_EXERCISE REQUIREMENTS_: Set down, exactly as they appear, the line containing "enino crezca, falta gente que" and all subsequent lines through the end of the material below.

_SUPPLIED MATERIAL_:
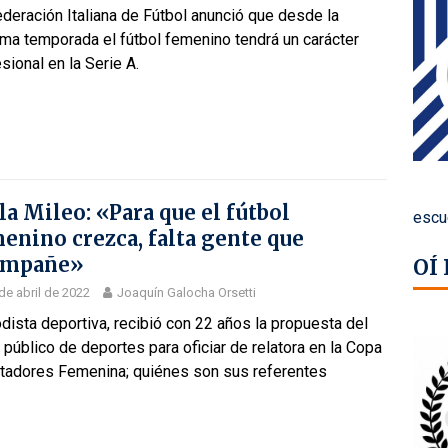
deración Italiana de Fútbol anunció que desde la
ma temporada el fútbol femenino tendrá un carácter
sional en la Serie A.
la Mileo: «Para que el fútbol
escu
enino crezca, falta gente que
ompañe»
OÍ
de abril de 2022
Joaquín Galocha Orsetti
dista deportiva, recibió con 22 años la propuesta del
 público de deportes para oficiar de relatora en la Copa
rtadores Femenina; quiénes son sus referentes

_SOLUTION FOR THIS TASK_:
enino crezca, falta gente que
ompañe»
OÍ
de abril de 2022
Joaquín Galocha Orsetti
dista deportiva, recibió con 22 años la propuesta del
 público de deportes para oficiar de relatora en la Copa
rtadores Femenina; quiénes son sus referentes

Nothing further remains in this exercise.